[Start of Attachment]

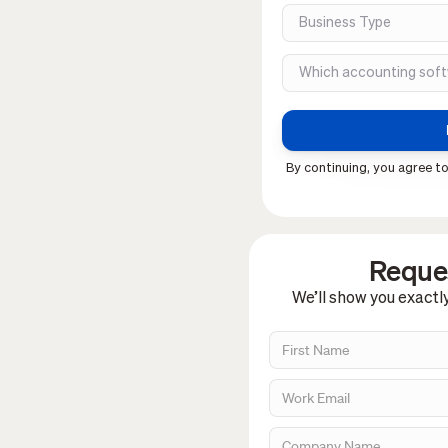
By continuing, you agree to
Reques
We’ll show you exactl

[End of Attachment]

Send back the data above word for word, with the pictures left out.

By continuing, you agree to
Reques
We’ll show you exactl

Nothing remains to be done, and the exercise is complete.